Work to be completed
Give back every record exactly, images excluded.

Record extracts
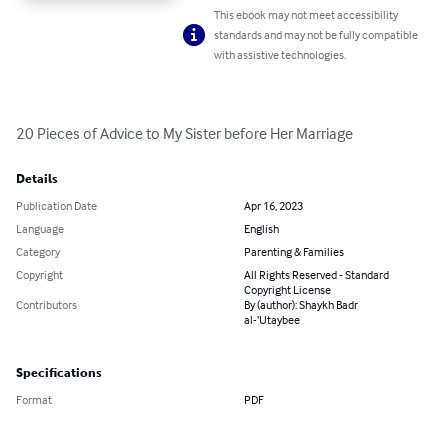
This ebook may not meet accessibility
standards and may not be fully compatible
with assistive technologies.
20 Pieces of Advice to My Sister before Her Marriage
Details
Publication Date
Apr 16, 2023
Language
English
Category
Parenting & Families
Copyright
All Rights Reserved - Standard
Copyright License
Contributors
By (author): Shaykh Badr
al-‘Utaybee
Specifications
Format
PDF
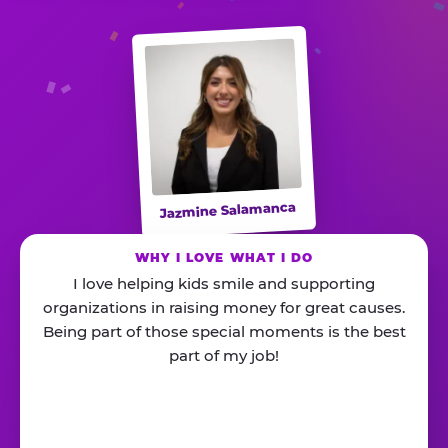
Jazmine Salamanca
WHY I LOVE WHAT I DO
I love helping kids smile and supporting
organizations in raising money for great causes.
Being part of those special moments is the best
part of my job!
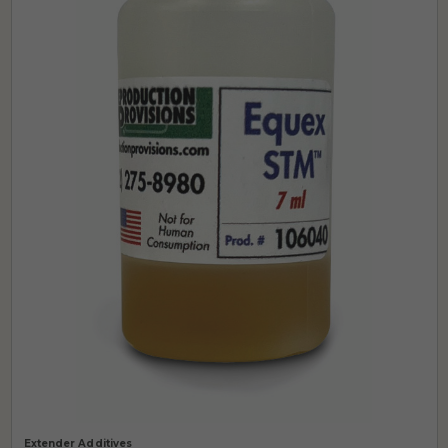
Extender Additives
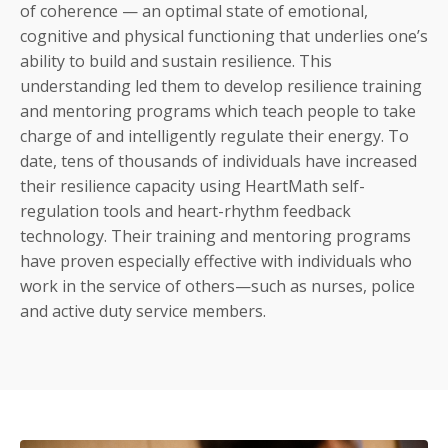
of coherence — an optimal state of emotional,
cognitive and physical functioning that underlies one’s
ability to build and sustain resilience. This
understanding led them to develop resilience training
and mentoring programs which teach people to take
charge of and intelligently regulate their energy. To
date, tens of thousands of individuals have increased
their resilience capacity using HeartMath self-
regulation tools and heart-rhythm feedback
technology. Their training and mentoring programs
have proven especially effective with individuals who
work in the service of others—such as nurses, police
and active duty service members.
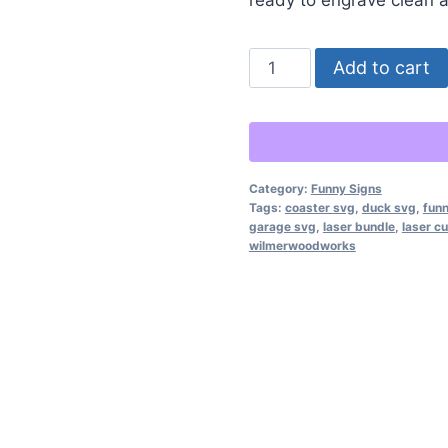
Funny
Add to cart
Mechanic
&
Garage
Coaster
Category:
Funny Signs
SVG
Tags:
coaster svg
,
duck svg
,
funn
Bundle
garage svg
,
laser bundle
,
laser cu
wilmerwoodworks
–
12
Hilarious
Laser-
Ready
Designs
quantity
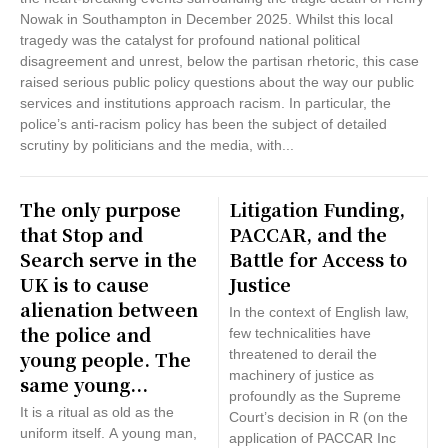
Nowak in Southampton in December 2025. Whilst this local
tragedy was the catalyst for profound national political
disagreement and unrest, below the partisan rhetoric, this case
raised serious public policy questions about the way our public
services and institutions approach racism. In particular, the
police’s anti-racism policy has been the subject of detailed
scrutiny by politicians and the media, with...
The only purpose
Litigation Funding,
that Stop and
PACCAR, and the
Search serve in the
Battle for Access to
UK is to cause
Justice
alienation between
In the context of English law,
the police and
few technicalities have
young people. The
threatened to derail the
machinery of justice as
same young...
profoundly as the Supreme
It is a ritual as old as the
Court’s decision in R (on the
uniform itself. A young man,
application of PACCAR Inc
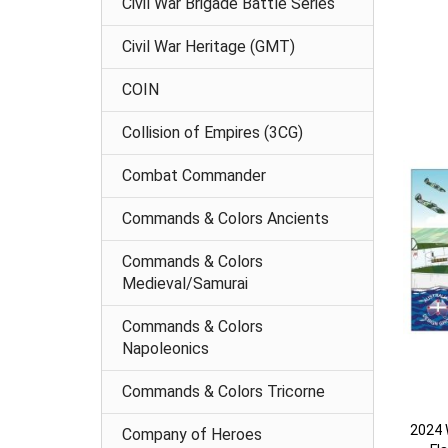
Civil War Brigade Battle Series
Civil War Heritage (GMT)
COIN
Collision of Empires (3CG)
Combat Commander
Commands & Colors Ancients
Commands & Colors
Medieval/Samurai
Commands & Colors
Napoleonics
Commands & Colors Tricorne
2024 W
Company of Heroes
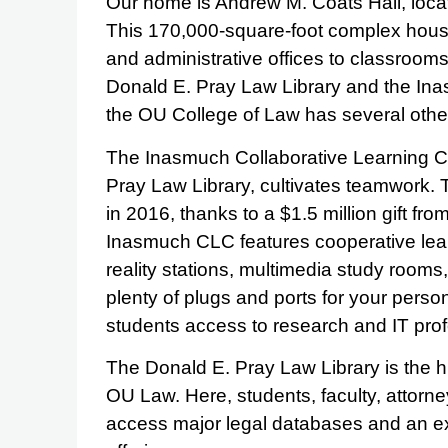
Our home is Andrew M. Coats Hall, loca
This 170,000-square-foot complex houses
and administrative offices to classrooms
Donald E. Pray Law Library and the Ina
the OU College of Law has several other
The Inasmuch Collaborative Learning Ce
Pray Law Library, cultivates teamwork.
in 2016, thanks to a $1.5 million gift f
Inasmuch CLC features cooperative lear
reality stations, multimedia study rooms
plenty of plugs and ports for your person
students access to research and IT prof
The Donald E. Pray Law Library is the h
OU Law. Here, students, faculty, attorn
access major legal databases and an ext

Exercise result
This ebook may not meet accessibility
standards and may not be fully compatible
with assistive technologies.
20 Pieces of Advice to My Sister before Her Marriage
Details
Publication Date
Apr 16, 2023
Language
English
Category
Parenting & Families
Copyright
All Rights Reserved - Standard
Copyright License
Contributors
By (author): Shaykh Badr
al-‘Utaybee
Specifications
Format
PDF
Jazmine Salamanca
WHY I LOVE WHAT I DO
I love helping kids smile and supporting
organizations in raising money for great causes.
Being part of those special moments is the best
part of my job!
Extender Additives
of coherence — an optimal state of emotional,
cognitive and physical functioning that underlies one’s
ability to build and sustain resilience. This
understanding led them to develop resilience training
and mentoring programs which teach people to take
charge of and intelligently regulate their energy. To
date, tens of thousands of individuals have increased
their resilience capacity using HeartMath self-
regulation tools and heart-rhythm feedback
technology. Their training and mentoring programs
have proven especially effective with individuals who
work in the service of others—such as nurses, police
and active duty service members.
Funny
Add to cart
Mechanic
&
Garage
Coaster
Category:
Funny Signs
SVG
Tags:
coaster svg
,
duck svg
,
funn
Bundle
garage svg
,
laser bundle
,
laser cu
wilmerwoodworks
–
12
Hilarious
Laser-
Ready
Designs
quantity
Nowak in Southampton in December 2025. Whilst this local
tragedy was the catalyst for profound national political
disagreement and unrest, below the partisan rhetoric, this case
raised serious public policy questions about the way our public
services and institutions approach racism. In particular, the
police’s anti-racism policy has been the subject of detailed
scrutiny by politicians and the media, with...
The only purpose
Litigation Funding,
that Stop and
PACCAR, and the
Search serve in the
Battle for Access to
UK is to cause
Justice
alienation between
In the context of English law,
the police and
few technicalities have
young people. The
threatened to derail the
machinery of justice as
same young...
profoundly as the Supreme
It is a ritual as old as the
Court’s decision in R (on the
uniform itself. A young man,
application of PACCAR Inc
Civil War Brigade Battle Series
Civil War Heritage (GMT)
COIN
Collision of Empires (3CG)
Combat Commander
Commands & Colors Ancients
Commands & Colors
Medieval/Samurai
Commands & Colors
Napoleonics
Commands & Colors Tricorne
2024 W
Company of Heroes
Our home is Andrew M. Coats Hall, loca
This 170,000-square-foot complex houses
and administrative offices to classrooms
Donald E. Pray Law Library and the Ina
the OU College of Law has several other
The Inasmuch Collaborative Learning Ce
Pray Law Library, cultivates teamwork.
in 2016, thanks to a $1.5 million gift f
Inasmuch CLC features cooperative lear
reality stations, multimedia study rooms
plenty of plugs and ports for your person
students access to research and IT prof
The Donald E. Pray Law Library is the h
OU Law. Here, students, faculty, attorn
access major legal databases and an ext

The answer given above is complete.